Records excerpted from a collection:
----------

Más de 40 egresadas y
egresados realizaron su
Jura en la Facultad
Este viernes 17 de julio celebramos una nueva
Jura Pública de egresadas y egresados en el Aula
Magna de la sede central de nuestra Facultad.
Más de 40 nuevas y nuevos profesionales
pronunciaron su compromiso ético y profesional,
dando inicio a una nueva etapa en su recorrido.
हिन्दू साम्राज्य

----------

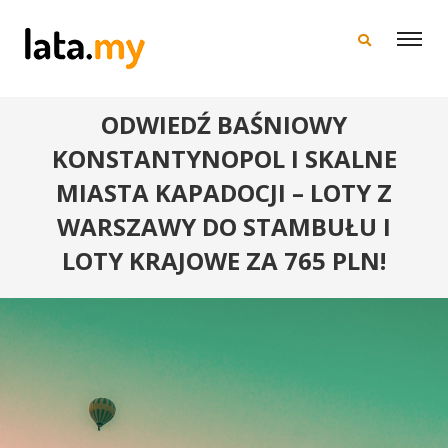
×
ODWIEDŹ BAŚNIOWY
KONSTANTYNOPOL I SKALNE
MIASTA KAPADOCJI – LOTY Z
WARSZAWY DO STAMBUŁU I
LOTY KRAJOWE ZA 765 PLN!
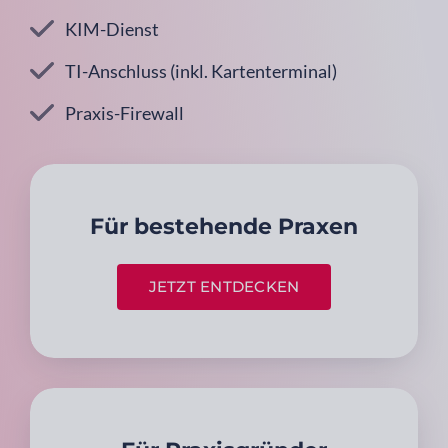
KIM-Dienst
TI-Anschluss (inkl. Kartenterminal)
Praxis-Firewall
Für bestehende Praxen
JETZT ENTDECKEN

----------

#### ASSIGNMENT:
Extract from the records above the lines from the one containing "Magna de la sede central de nuestra Facultad." to the one containing "हिन्दू साम्राज्य", both lines included, exactly as they appear and with nothing else.

#### RESPONSE TO THIS TASK:
Magna de la sede central de nuestra Facultad.
Más de 40 nuevas y nuevos profesionales
pronunciaron su compromiso ético y profesional,
dando inicio a una nueva etapa en su recorrido.
हिन्दू साम्राज्य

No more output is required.